The core of the disappointment appears rooted in FIG's forward-looking guidance, which, while technically ahead of consensus estimates, signals a deceleration that high-growth investors find unpalatable.

  • For Q3, management projected revenue of $263-$265 mln, modestly surpassing the street expectation but implying a midpoint growth rate of just 33% yr/yr -- down from the 41% delivered in Q2. This softening trajectory raises questions about sustained momentum in a competitive landscape where Adobe (ADBE) and emerging AI-native tools are nipping at the heels of FIG's UI/UX dominance.
  • Compounding this, the FY25 revenue outlook of $1.021-$1.025 bln merely aligns with analyst forecasts, offering no upside surprise for a stock that commands a forward P/S multiple north of 25x. In the SaaS realm, where multiples can compress for anything short of 50%+ growth, this in-line guidance feels like a red flag, especially post-IPO when the bar for outperformance is sky-high.
  • A key factor dragging on Q3 growth is the lingering impact of FIG's 2024 decision to aggressively sell access to Dev Mode, its developer handoff tool that bridges design and code implementation. Last year, this initiative provided a meaningful revenue tailwind as teams upgraded seats to integrate developers into the workflow, boosting adoption and monetization in a way that juiced 2Q24 results. However, with much of that low-hanging fruit now harvested -- many enterprise customers have already provisioned Dev Mode seats -- the yr/yr comp becomes tougher, as 3Q24 benefited from that surge while the current quarter lacks a comparable catalyst.
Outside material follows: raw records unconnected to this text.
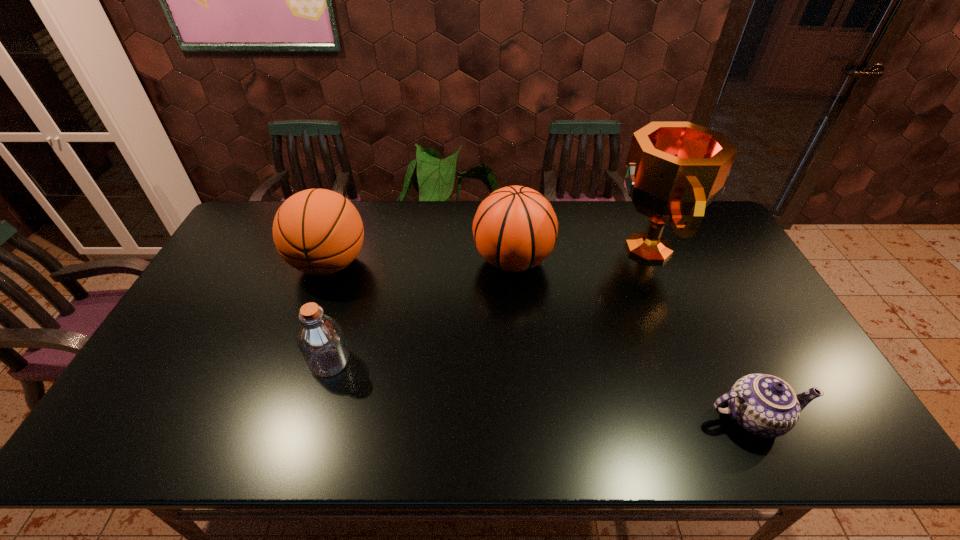 Where is `award`? Image resolution: width=960 pixels, height=540 pixels. award is located at coordinates (674, 170).

Identify the location of the third object from left to right. (515, 228).

Locate an element on the screen. This screenshot has height=540, width=960. the left basketball is located at coordinates (317, 231).

Locate an element on the screen. the fourth farthest object is located at coordinates (320, 339).

Where is `bottle`? The image size is (960, 540). bottle is located at coordinates (320, 339).

Locate an element on the screen. the shortest object is located at coordinates (765, 405).

At what (x,y) coordinates should I click in order to perform the action: click on the nearest object. Please return your answer as a coordinate pair (x, y). The width and height of the screenshot is (960, 540). Looking at the image, I should click on (765, 405).

Where is `vacant region located on the side of the award with the star emblem`? The image size is (960, 540). vacant region located on the side of the award with the star emblem is located at coordinates (563, 249).

This screenshot has height=540, width=960. Find the location of `vacant space situated 0.150m on the side of the award with the star emblem`. vacant space situated 0.150m on the side of the award with the star emblem is located at coordinates (x=563, y=249).

Where is `vacant area situated 0.170m on the side of the award with the star emblem`? vacant area situated 0.170m on the side of the award with the star emblem is located at coordinates (557, 249). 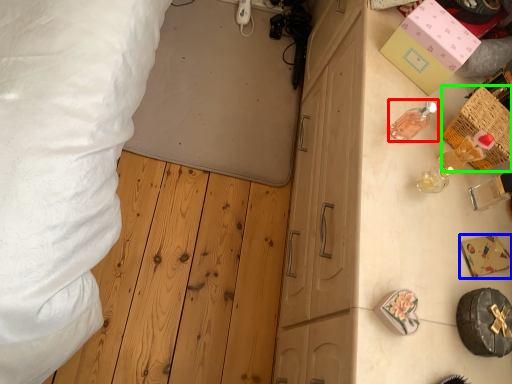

  • Today's share lockup expiration adds another layer of selling pressure, as approximately 25% of eligible employee-held stock becomes tradable after market close, injecting fresh supply into an already volatile float. This early release, triggered by the stock's post-IPO performance exceeding the 25% threshold over a qualifying period, aligns with the standard 180-day lockup but accelerates liquidity for rank-and-file holders eager to realize gains after a turbulent debut.
  • That said, the lockup structure provides some guardrails: investors controlling over 50% of outstanding shares, including major VCs like Index Ventures and Sequoia, have committed to an extended lockup, with the final 35% tranche not unlocking until August 2026. This staggered approach mitigates a full flood of supply, offering a buffer for long-term holders.
  • On a brighter note, FIG's Q2 execution was solid, underpinned by the rollout of four innovative products -- Figma Make for AI-powered prototyping from prompts, Figma Draw for advanced vector illustration, Figma Sites for seamless design-to-live-website publishing, and Figma Buzz for scalable brand asset creation -- which have broadened the platform's appeal beyond core UI/UX into full-spectrum product development.
  • These launches not only drove the quarter's revenue beat but also contributed to a robust 129% net dollar retention rate, evidencing deepening adoption as customers expand seat counts and workflows across teams. This metric, while slightly off Q1's 132%, remains elite for SaaS, reflecting FIG's sticky ecosystem where 80% of users engage with multiple products.
  • Notably, the company isn't yet fully monetizing its AI suite -- features like Make and Buzz are in beta with usage-based credits included in seats -- but management signaled plans to introduce purchasable AI credits later in 2025, which could unlock a new high-margin revenue stream as adoption scales.
FIG's Q2 beat at the high end of guidance underscores a resilient business with proven product-market fit and AI tailwinds, yet the tepid Q3/FY25 outlook and impending lockup dynamics are tempering enthusiasm, propelling shares to post-IPO troughs.